Beacon Securities analyst Russell Stanley believes Columbia Care (Columbia Care Stock Quote, Chart, News, Analysts, Financials CSE:CCHW) is ready to bloom, reiterating in a Tuesday report his “Buy” rating and target price of C$12.00/share.
Founded in 2012 with its headquarters in New York City, Columbia Care is a cannabis operation in the United States with interests in 18 jurisdictions representing an aggregate population of 175 million, as well as having a strong presence in the Mid-Atlantic region through its recent acquisition of gLeaf.
Stanley’s latest analysis comes after Columbia Care became the first of the ten licensed operators within the state of New York to launch its whole flower operation, with sales beginning on Tuesday in its Rochester dispensary and on Wednesday in its dispensaries in Manhattan, Brooklyn and Riverhead.
Stanley said the company had significantly ramped up flower production earlier this year in anticipation of the state regulator allowing whole flower sales in New York, with a particular emphasis on the productivity from this year’s harvest from the company’s Long Island greenhouse facility.
“We are New York’s home team, so it shouldn’t come as a surprise that Columbia Care continues to be on the leading edge of the state’s cannabis program – from opening the first medical dispensary in New York State and New York City, to being the first to bring a critical, natural medicine in its most highly-demanded and cost-effective form, whole flower, to New Yorkers,” said Nicholas Vita, CEO of Columbia Care in the company’s October 25 press release.
“This is a meaningful moment to us, and we are grateful to our team for their dedication to the New York market as well as to the state’s leadership and the Office of Cannabis Management for moving this program forward. This is the next step in the evolution of New York’s legal cannabis market, and we are committed to leading its continued forward progress,” Vita said.
In addition to its whole flower launch in New York, Columbia Care has also been busy with its existing products, having announced a partnership with international recording artist Pitbull to develop a new line of high quality, full spectrum CBD products under the N2P brand. The initial launch will include lip balms, salves, tinctures, and sour gummies in its New York, Maryland, and Delaware dispensaries, with chocolate products and expansion to its Colorado dispensaries expected before the end of the year.
“I’m honored to partner with Columbia Care to announce our new CBD line N2P (Negative to Positive),” said Armando Christian Perez, a.k.a. Pitbull. “N2P is an all-natural, high-quality product directed at the therapeutic benefits of CBD. It’s designed to help customers stay focused, positive and feeling their best. It’s our goal to change the perception about the health and wellness benefits of CBD products. We look forward to sharing N2P with fans around the world.”

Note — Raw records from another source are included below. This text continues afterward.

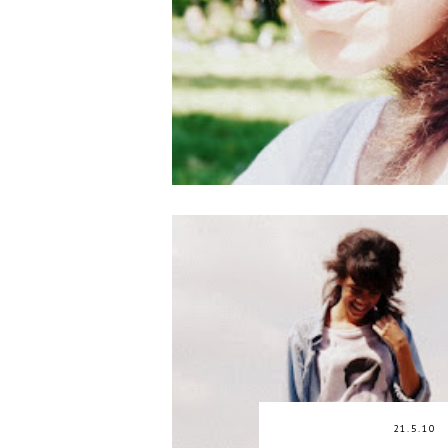
21.5.10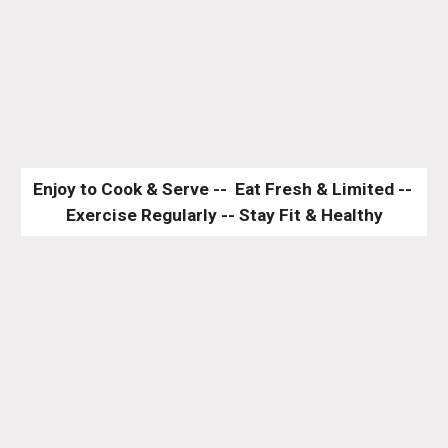
Enjoy to Cook & Serve --  Eat Fresh & Limited -- 
Exercise Regularly -- Stay Fit & Healthy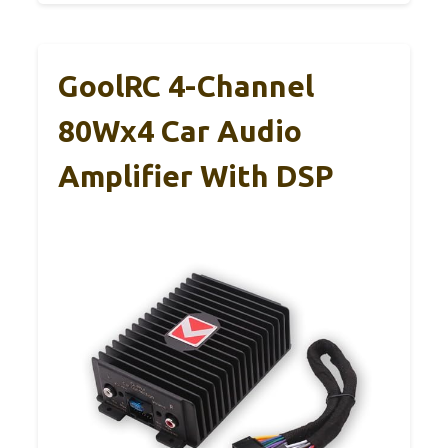
GoolRC 4-Channel
80Wx4 Car Audio
Amplifier With DSP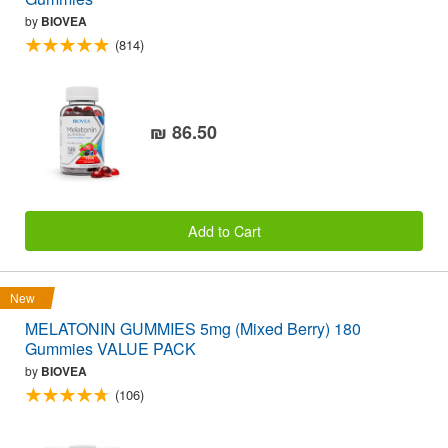
by
BIOVEA
(814)
₪ 86.50
Add to Cart
New
MELATONIN GUMMIES 5mg (Mixed Berry) 180
Gummies VALUE PACK
by
BIOVEA
(106)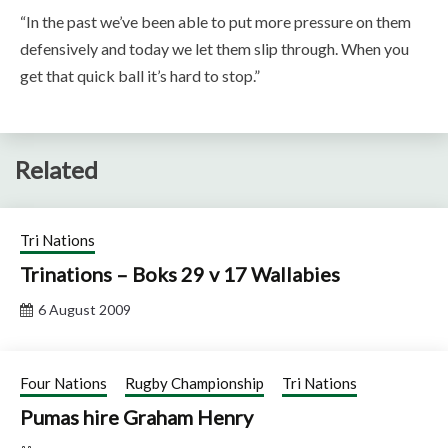
“In the past we’ve been able to put more pressure on them
defensively and today we let them slip through. When you
get that quick ball it’s hard to stop.”
Related
Tri Nations
Trinations – Boks 29 v 17 Wallabies
6 August 2009
Four Nations
Rugby Championship
Tri Nations
Pumas hire Graham Henry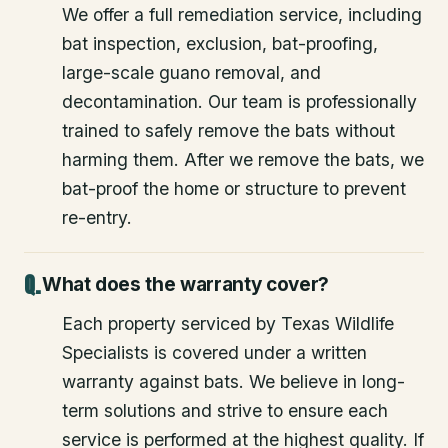
We offer a full remediation service, including
bat inspection, exclusion, bat-proofing,
large-scale guano removal, and
decontamination. Our team is professionally
trained to safely remove the bats without
harming them. After we remove the bats, we
bat-proof the home or structure to prevent
re-entry.
What does the warranty cover?
Each property serviced by Texas Wildlife
Specialists is covered under a written
warranty against bats. We believe in long-
term solutions and strive to ensure each
service is performed at the highest quality. If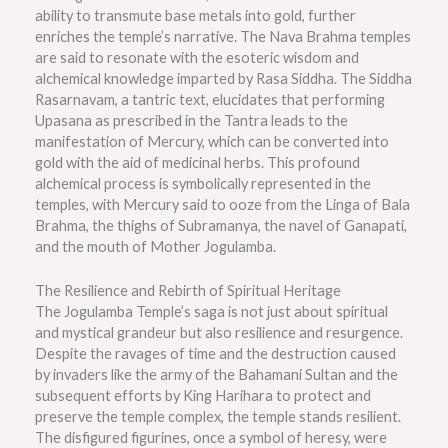
ability to transmute base metals into gold, further
enriches the temple’s narrative. The Nava Brahma temples
are said to resonate with the esoteric wisdom and
alchemical knowledge imparted by Rasa Siddha. The Siddha
Rasarnavam, a tantric text, elucidates that performing
Upasana as prescribed in the Tantra leads to the
manifestation of Mercury, which can be converted into
gold with the aid of medicinal herbs. This profound
alchemical process is symbolically represented in the
temples, with Mercury said to ooze from the Linga of Bala
Brahma, the thighs of Subramanya, the navel of Ganapati,
and the mouth of Mother Jogulamba.
The Resilience and Rebirth of Spiritual Heritage
The Jogulamba Temple’s saga is not just about spiritual
and mystical grandeur but also resilience and resurgence.
Despite the ravages of time and the destruction caused
by invaders like the army of the Bahamani Sultan and the
subsequent efforts by King Harihara to protect and
preserve the temple complex, the temple stands resilient.
The disfigured figurines, once a symbol of heresy, were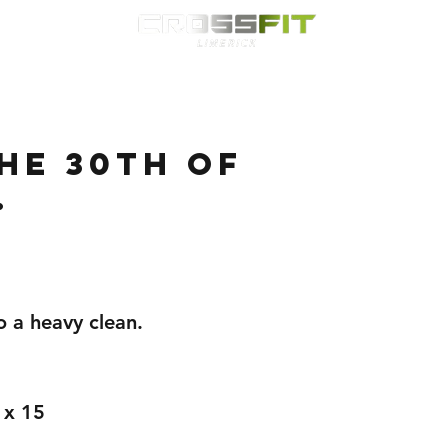
Classes
HYROX
Timetable
Membership
Nutrition
WOD
he 30th of
.
o a heavy clean.
 x 15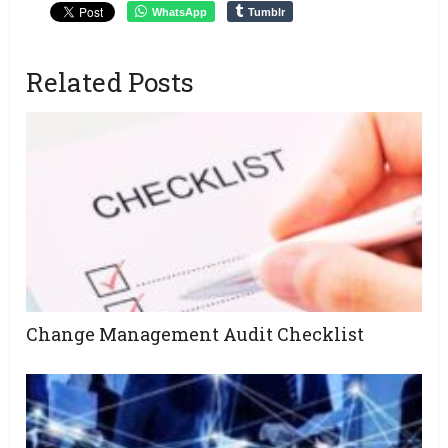
WhatsApp
Tumblr
Related Posts
Change Management Audit Checklist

Stanley projects a spike in the company’s financial metrics over the next two fiscal years, reaffirming a projected revenue jump to $520 million in 2021 (all report figures in US dollars unless otherwise noted) for a potential year-over-year increase of 163 per cent, with a further projection of $908 million in revenue in play for 2022, producing a potential year-over-year increase of 74.6 per cent.
After the company reported a $4 million loss in 2020, Stanley projects a positive annual adjusted EBITDA beginning in 2021 at $95 million for a margin of 18.3 per cent, with a significant spike to a projected $297 million in 2022, good for a potential margin of 32.7 per cent. (All figures in US dollars, unless otherwise noted.)
Stanley’s valuation data also comes into clearer focus, with the EV/IFRS revenue multiple forecast to drop to 3.3x in 2021 (previously 3.8x) from the reported mark of 9.3x (previously 10.7x) in 2020, followed by a further drop to 1.8x (previously 2.1x) for 2022. Meanwhile, with positive adjusted EBITDA projected, Stanley forecasts the EV/EBITDA multiple to be 17.5x in 2021 (previously 20.1x), with a drop to 5.6x (previously 6.4x) in 2022.
With the company’s third quarter financial reports expected on November 12, Stanley believes Columbia Care is going to further establish its roots in the New York marketplace.
“As flower typically represents about 50 per cent of sales in markets that allow it, the introduction of flower should double the addressable market in New York,” Stanley said. “While we are leaving our estimates/valuation unchanged, we view the development positively as being first to market with flower in New York is a major accomplishment.”
Overall, Columbia Care’s stock price has dropped 53.6 per cent for the year to date, and is presently at its low point of C$3.83/share on the Canadian Securities Exchange after peaking at C$9.70/share on February 8. At press time, Stanley’s C$12.00 target represented a projected one-year return of 200 per cent.